The Roux Scholarship is the biggest UK competition for chefs under 30 and previous winners have gone on to head some of the UK’s top kitchens and earn Michelin stars.
Ryan Porter, 29, was raised in Magherafelt from the age of five when he moved up from Wexford, and has reached the semi final of the competition.
“To go on to win this would be a huge achievement. It would just be one small step to where I want to go and what I want to do but to win this competition it's life changing, it really is,” he said.
“It would just show that no matter what kind of background you've come from, or what you've done in your life, great things can happen if you truly believe in yourself.”
The competition has 18 semi finalists who were selected after submitting written recipes that used striploin of dry-aged beef, a beef offal ingredient and Belgian chicory.
They were submitted anonymously to the judges, who took part in the Recipe Judging day at Roux at The Waterside Inn on 22 February 2023.
The semifinalists will compete in two regional finals which will be held simultaneously on Thursday 9th March 2023 at University College Birmingham and University of West London, Ealing.
This is the last year Ryan will be eligible for the competition.
“I believe I can [win it] but it's whoever turns up on the day: anything can happen. You just have to believe in yourself; you can be the best chef in the country but you still might not win it because all that matters is what happens on that day,” he said.
“No one remembers the semi finalists, no one remembers the finalists, everyone remembers the people who win it like Mark Burchill, two Michelin stars, and Sat Bains, two Michelin stars,” he added.
This is the second time Ryan has entered the competition. He reached the final five years ago – only the third person from the North to do so.
This year two chefs from the North are in the semifinal with Dillon Smyth from Antrim also competing.
Ryan moved to England seven years ago seeking out mentors at top restaurants in the country. He is eager to learn various techniques from people who are the best at what they do.
“I moved over to England when I was 22 and put myself in the best restaurants I possibly could. I knew that if I wanted to be good at cooking I had to move to England because it had more opportunities and the standard of food was a lot higher.
“The standard in Northern Ireland is getting there but it's just a bit behind.”
When he moved to England he linked up with Aiden Byrne - the youngest chef to be awarded a Michelin star.
He started cooking in Aiden's pub and lived in a room above it. He did eight months there before moving on to the Michelin star restaurant, Northcote Manor, just outside Blackburn. Here Ryan worked under Lisa Allen, winner of the BBC cooking show Great British Menu, and says it was here he really started to fall in love with food.
After a year there Ryan first entered the Roux Scholarship scholarship competition.
When he lost out in the final Ryan kept striving to improve and started working at the two Michelin star Midsummer House.
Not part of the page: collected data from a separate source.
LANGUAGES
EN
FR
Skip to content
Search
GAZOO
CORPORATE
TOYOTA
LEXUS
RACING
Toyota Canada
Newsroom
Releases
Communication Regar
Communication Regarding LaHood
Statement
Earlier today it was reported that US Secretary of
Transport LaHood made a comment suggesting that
Here he worked with Chef Daniel Clifford and Head Chef Mark Abbott from Antrim.
After a year he moved on to the two Michelin star Whatley Manor where he worked with Niall Keating who won the Michelin Young European Chef award in 2018.
He left Whatley Manor and started a private dining business but realised that wasn't what he wanted.
He's currently head chef at The Double Red Duke pub in Oxfordshire where everything is fresh and cooked over an open fire.
The goal for Ryan, with or without the scholarship, is to open his own restaurant with a healthier workplace environment than many of the top kitchens.
“There's a crisis in the industry at the minute. There's staff shortages and I believe that's down to how staff are treated – a lot of chefs are bullies. A lot of kitchens are intense and they shouldn't be that way. So I'd like to go on and change that,” he said.
“And I want to actually show the kids that there is a career in this. I only have one GCSE and some people think if you're not smart and you don't have a degree you go and work in a kitchen.
“It's not that job anymore; there's a great career in cheffing and I want to show the kids that and mentor them rather than making them scared to work in a kitchen.”
“It's not a nice environment to work in. I've seen it myself, I've been in those kitchens. You have to
have a strong will to survive those kitchens and everyone's different, everyone has a different personality so you cant treat everyone the same. That's why I want to change the industry.”
If Ryan is successful in the semifinal he will join five other finalists at Westminster Kingsway College in London.
The judges for the final cook-off will be: Alain Roux, Michel Roux Jr, Brian Turner CBE, André Garrett, Sat Bains, Simon Hulstone, Rachel Humphrey and Angela Hartnett and an unannounced honourary President of Judges.